Lui dire qu’il y avait quelque chose dans ses yeux, dans sa posture, qui m’a fait penser à mon neveu.

Je me suis retournée. Les enfants pioupioutant autour de moi. Il m’a dit merci de loin, une main sur le cœur.

Popcorn m’a demandé pourquoi on lui avait donné des sous. Peanuts a expliqué à ma place.

Ça m’a donné le temps de ravaler un trop plein dans mes émotions.

Slurp

Un jour du confinement, Celuiquim’accompagne est rentré du travail (oui, il y allait, lui) avec un escargot. Celui-ci s’était mis à l’ombre sur la roue de la voiture, au parking, et J l’avait délogé avant de démarrer.

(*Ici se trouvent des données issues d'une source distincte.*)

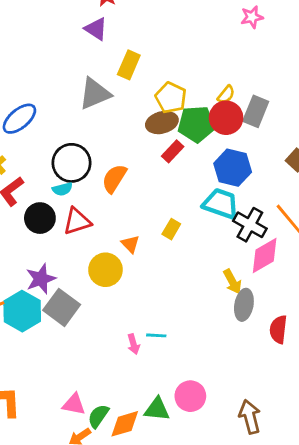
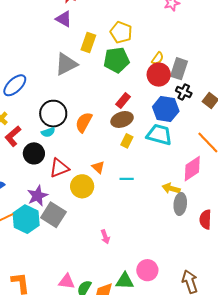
yellow pentagon: (171, 98) -> (121, 32), moved
brown ellipse: (162, 122) -> (122, 119), moved
green pentagon: (196, 124) -> (116, 60), moved
red triangle: (77, 221) -> (59, 168), moved
black cross: (250, 225) -> (184, 92), moved, size x0.7
yellow rectangle: (171, 229) -> (127, 141), moved
yellow arrow: (232, 282) -> (171, 188), turned 138
cyan line: (156, 335) -> (127, 179), moved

Il a été au cœur d’une formidable activité de confinement pour Peanuts : on l’a baptisé Cracotte, on lui a fait une maison, qu’on nettoyait tous les jours, on l’a nourri, abreuvé, brumisé, on lui a trouvé deux copains (Globule et Gressin)… Puis on les a libéré quand il s’est agit de partir en vacances.

Le printemps suivant, aux premiers escargots croisés, Peanuts s’est souvenu avec tristesse de ses pensionnaires libérés. J’ai accepté qu’on en adopte temporairement d’autres. L’an dernier, ça lui paraissait tout naturel de le faire.

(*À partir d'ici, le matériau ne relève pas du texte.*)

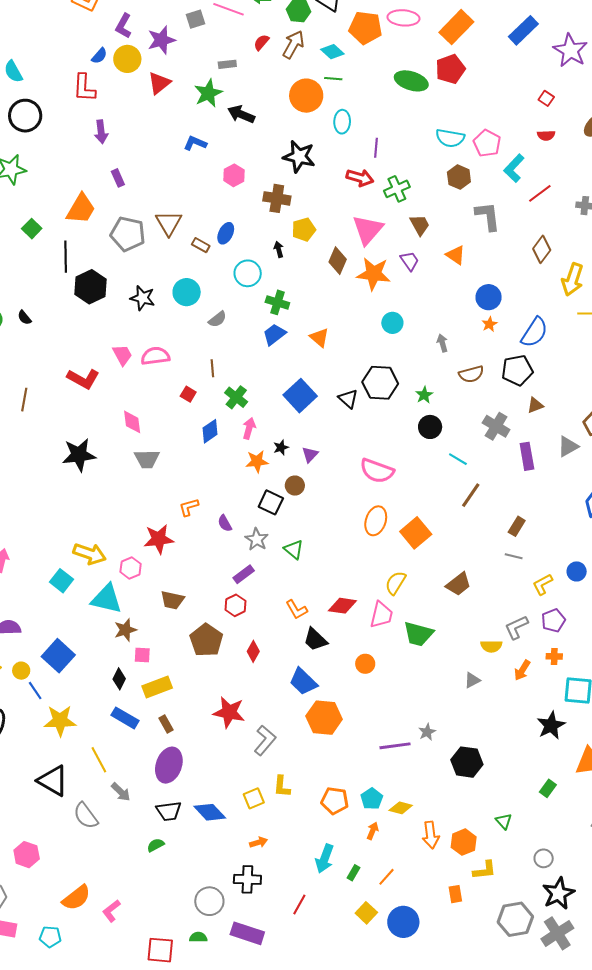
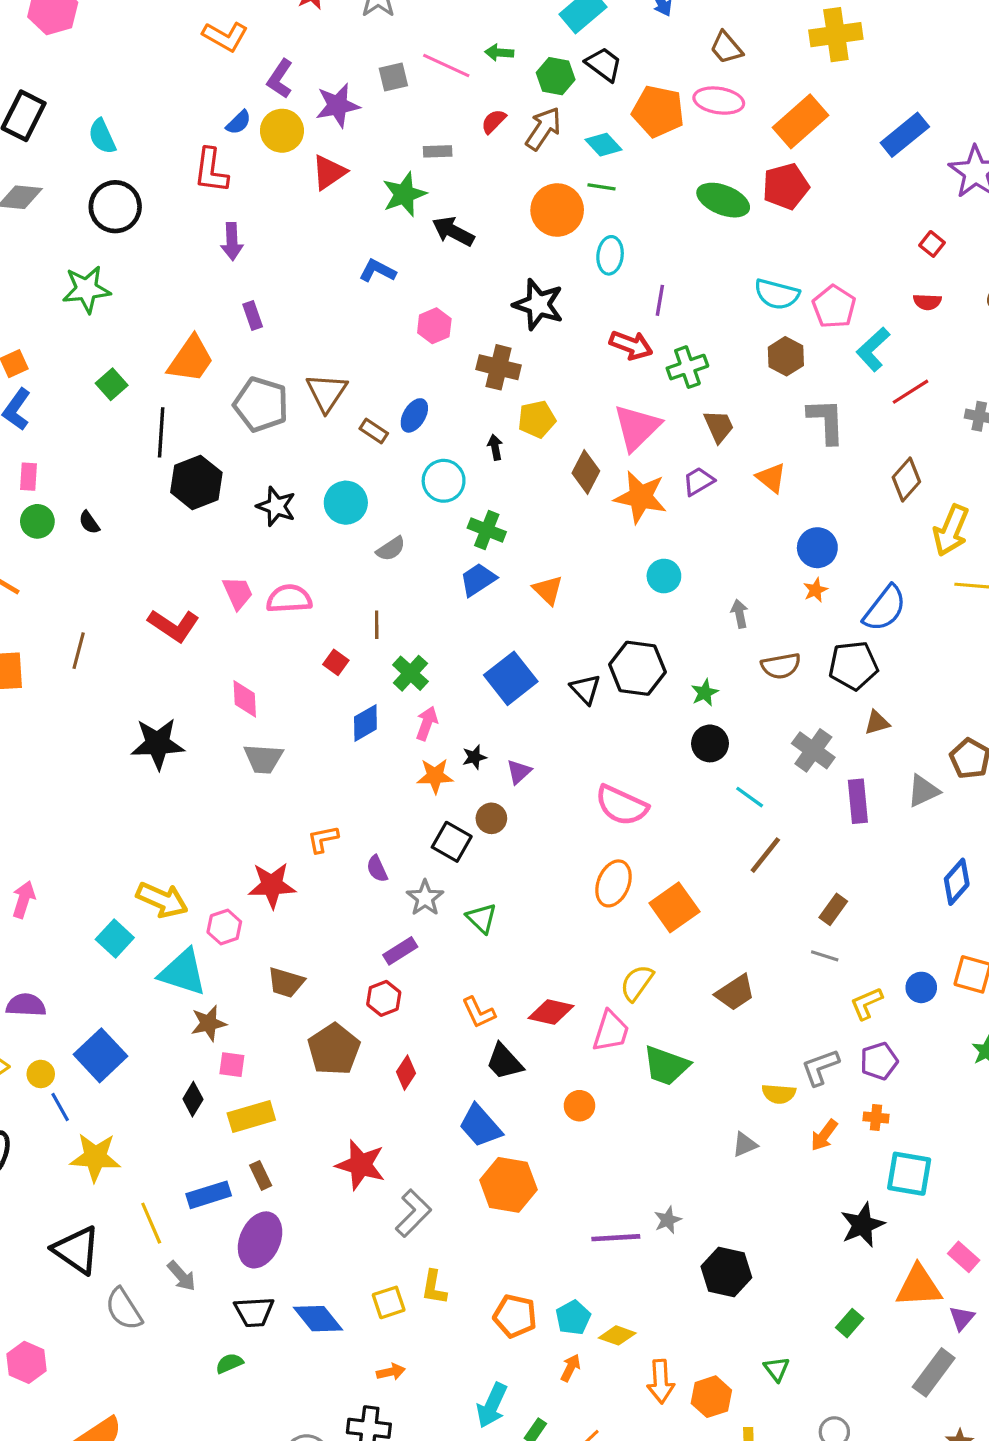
purple trapezoid: (410, 261) -> (698, 481), turned -90
blue rectangle: (125, 718) -> (209, 1195), moved, turned -52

Ainsi, quand, par hasard, mercredi, on a trouvé plusieurs escargots sous une planche pourrie, il n’a pas eu à faire grand chose pour me convaincre.

Mais cette année, Popcorn s’y intéresse vraiment. Ainsi, on a deux maisons. Celle de Coquillage et de La Fugue d’un côté, et celle de Bulle et Bob de l’autre.

En vrai, les enfants ne s’en occupent pas tant que ça, comme tous les enfants avec un animal chez eux, et Celuiquim’accompagne s’est contenté d’apporter le premier spécimen pour se désintéresser ensuite de cette question. C’est donc surtout moi qui m’assure que nos pensionnaires se portent bien, qu’ils ont a mangé, à boire, que les maisons restent propres, ne restent pas en plein soleil, etc.

Et je ne pensais pas que c’était si intéressant, les escargots. Ils ont des caractères, des préférences. Par exemple, La Fugue, c’est moi qui lui ai choisi son nom, parce qu’il a tout de suite essayé de sortir de tous les trucs dans lequel je l’ai posé. Et il continue dès que j’ouvre sa maison. Bulle aime rester cachée. Bob ne manque que la carotte. Coquillage aime beaucoup les feuilles de radis. C’est aussi celui qui est le plus souvent hors de sa coquille.

Bref, les enfants m’ont adopté des escargots.

Take care

C’est un boulot à plein temps, de s’écouter et de jongler pour répondre à ses propres besoins. Analyser, comprendre, calculer. Trouver le temps, se promettre, remettre et s’y tenir. Évaluer, doser.

Mais ça porte ses fruits.

Ça change des choses. Ça demande de mettre des mécanismes en place. C’est long, c’est lent, mais petit à petit ça paie.